BCS is a rare condition in which the etiology is unknown in approximately 20% of all cases [5]. The most common identifiable cause of BCS is a hypercoagulable state. In this case, the patient was found to have a parasitic etiology of BCS. While there are rare cases of parasitic infections causing BCS, the authors cannot find another case that involves Dientamoeba fragilis as the causative species. The most common of the rare parasitic infections having been reported to cause BCS include amebiasis, aspergillosis, and echinococcosis [6].
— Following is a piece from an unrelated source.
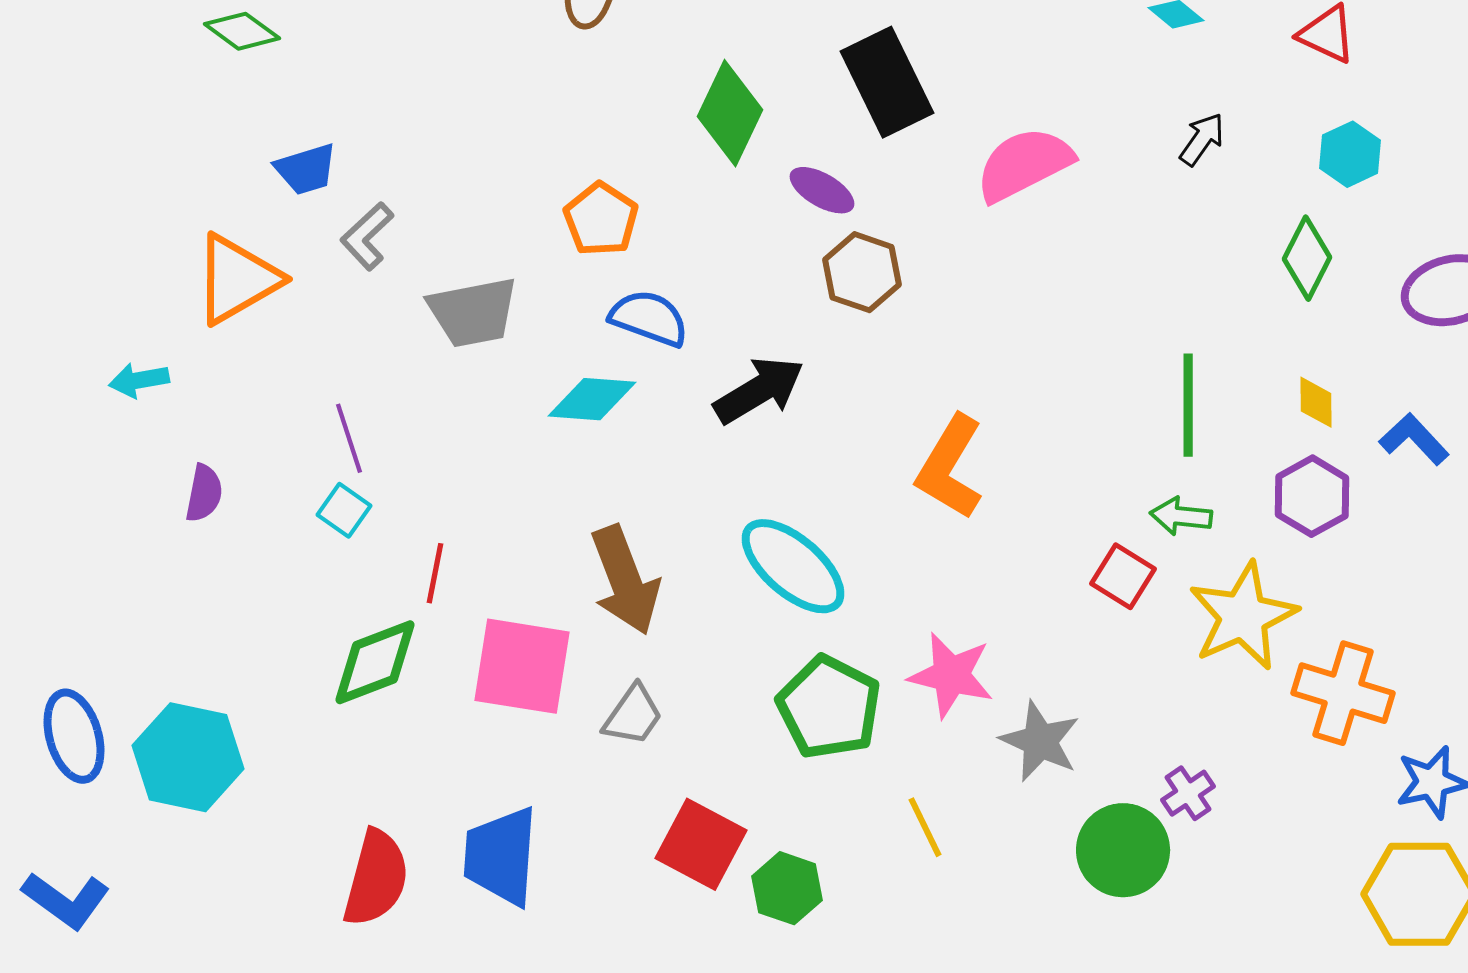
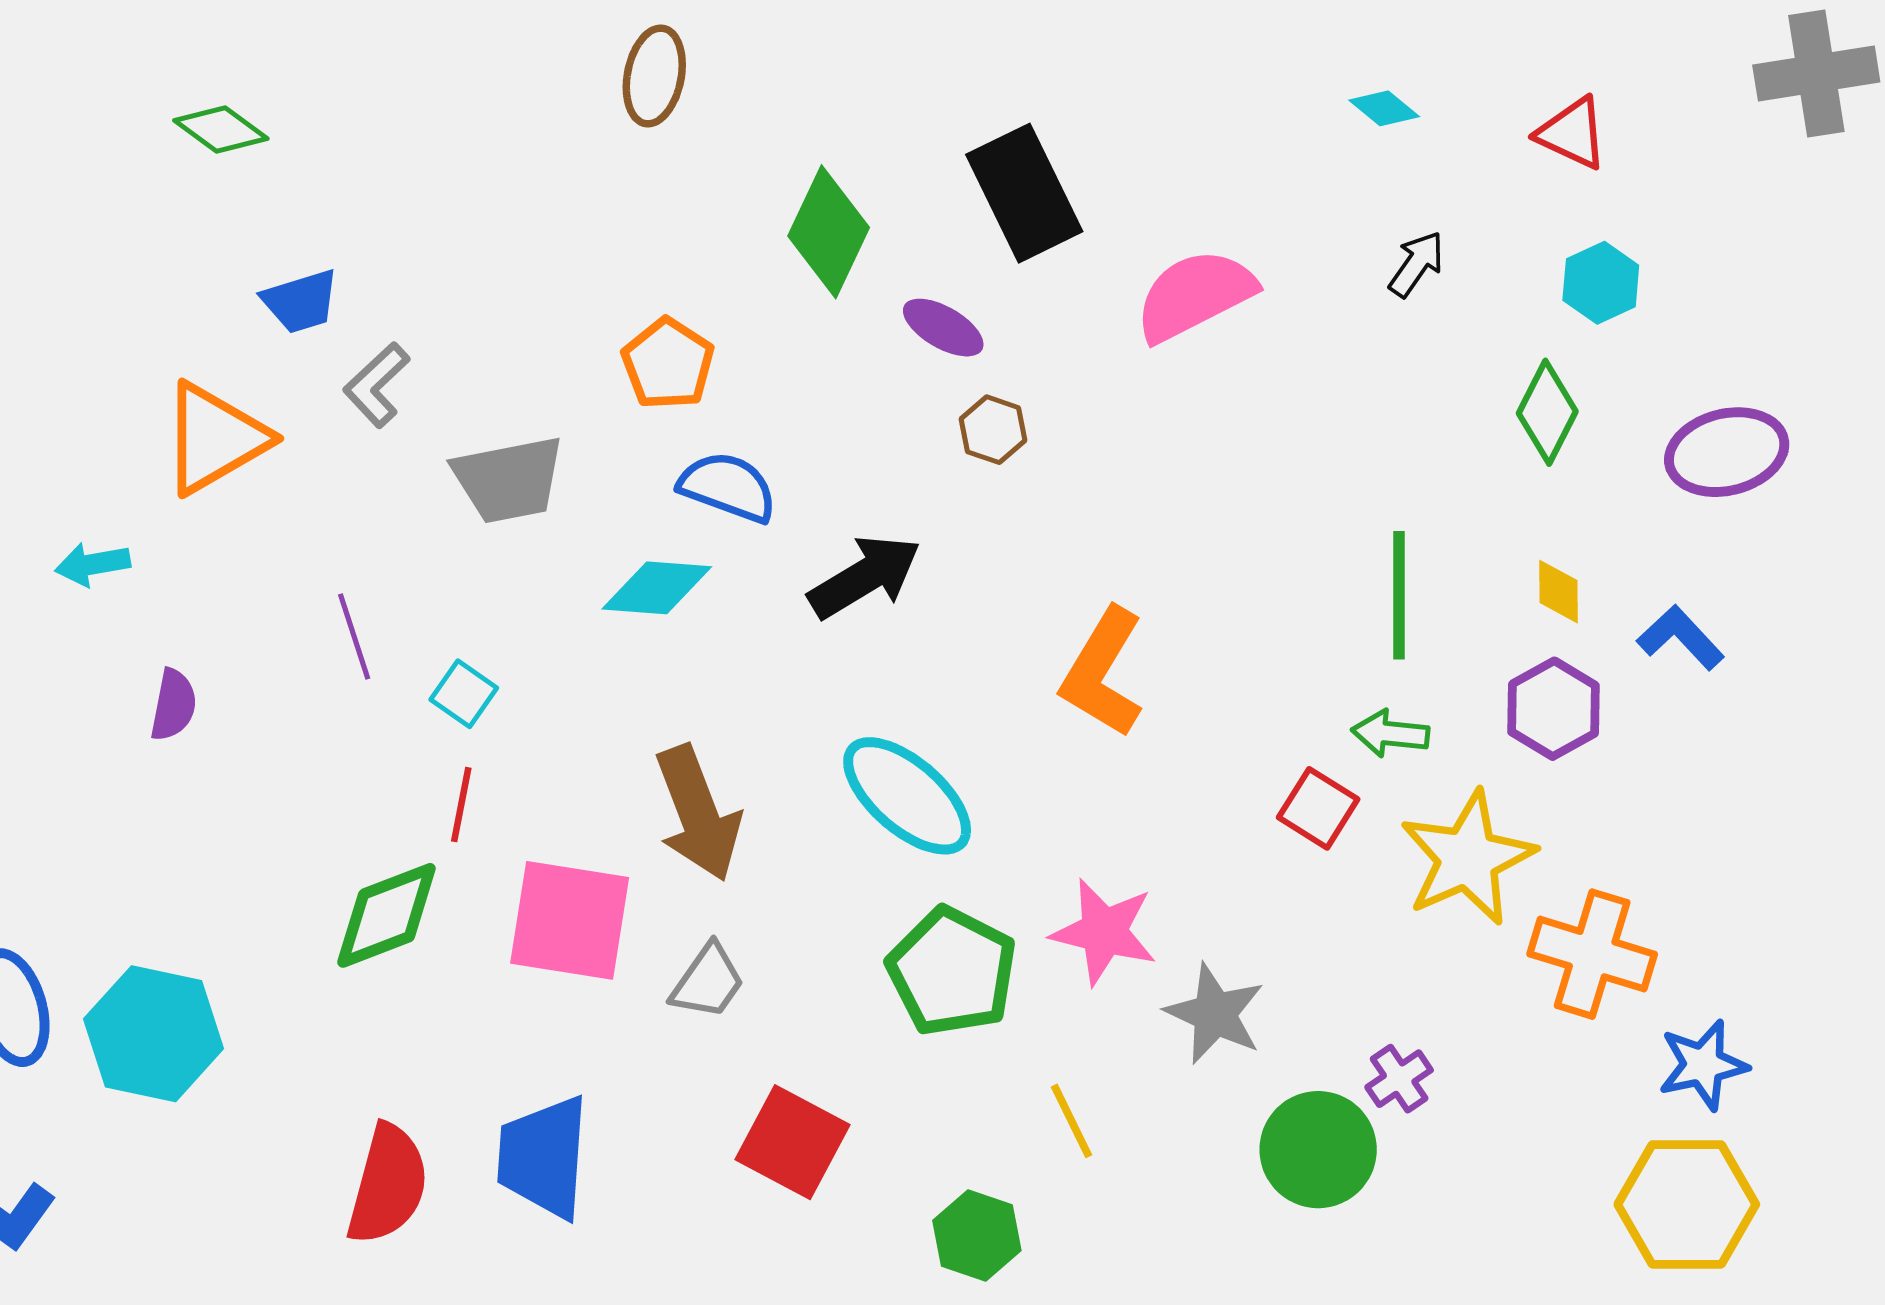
brown hexagon: (862, 272) -> (993, 430), size x0.7
cyan square: (344, 510) -> (464, 694), moved
green hexagon: (787, 888) -> (977, 1236), moved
The mechanism of thrombosis in patients with a parasitic infection is varied. If the parasite is large enough, it has been reported that the parasite itself can cause an occlusion in the vessel it has invaded, as seen in one such case of a patient with pulmonary artery occlusion secondary to Ascaris lumbricoides infection [7]. Another mechanism involves hydatid cyst formation, which can subsequently cause BCS by mass effect [8]. This mechanism has been documented in patients with Echinococcus multilocularis infection [9]. A final mechanism of thrombosis in those with parasitic infections is peripheral blood eosinophilia, a normal response seen in patients with parasitic infections. Eosinophils have various crystalloid granules named major basic protein, eosinophilic cationic protein, and eosinophil peroxidase [10]. These proteins are known to induce a hypercoagulable state by depressing fibrinolysis, inhibiting heparin-sulfate and exogenous heparin binding to antithrombin (resulting in unhindered factor X activation and thrombin generation), stimulating platelets to release PF4 (again inhibiting heparin binding to antithrombin), inhibiting PC activation (leading to loss of the inhibitory effect of aPC on factor V and factor VIII), and stimulating endothelial cellular exposure of tissue factor (activating factor X) [11]. Eosinophils have also been demonstrated to express tissue factor, which can ultimately activate the coagulation pathway via factor VII and X [12]. In regards to the presented patient's physical exam, lab, and imaging findings, it is more likely that peripheral blood eosinophilia induced by Dientamoeba fragilis is the cause of BCS in this case.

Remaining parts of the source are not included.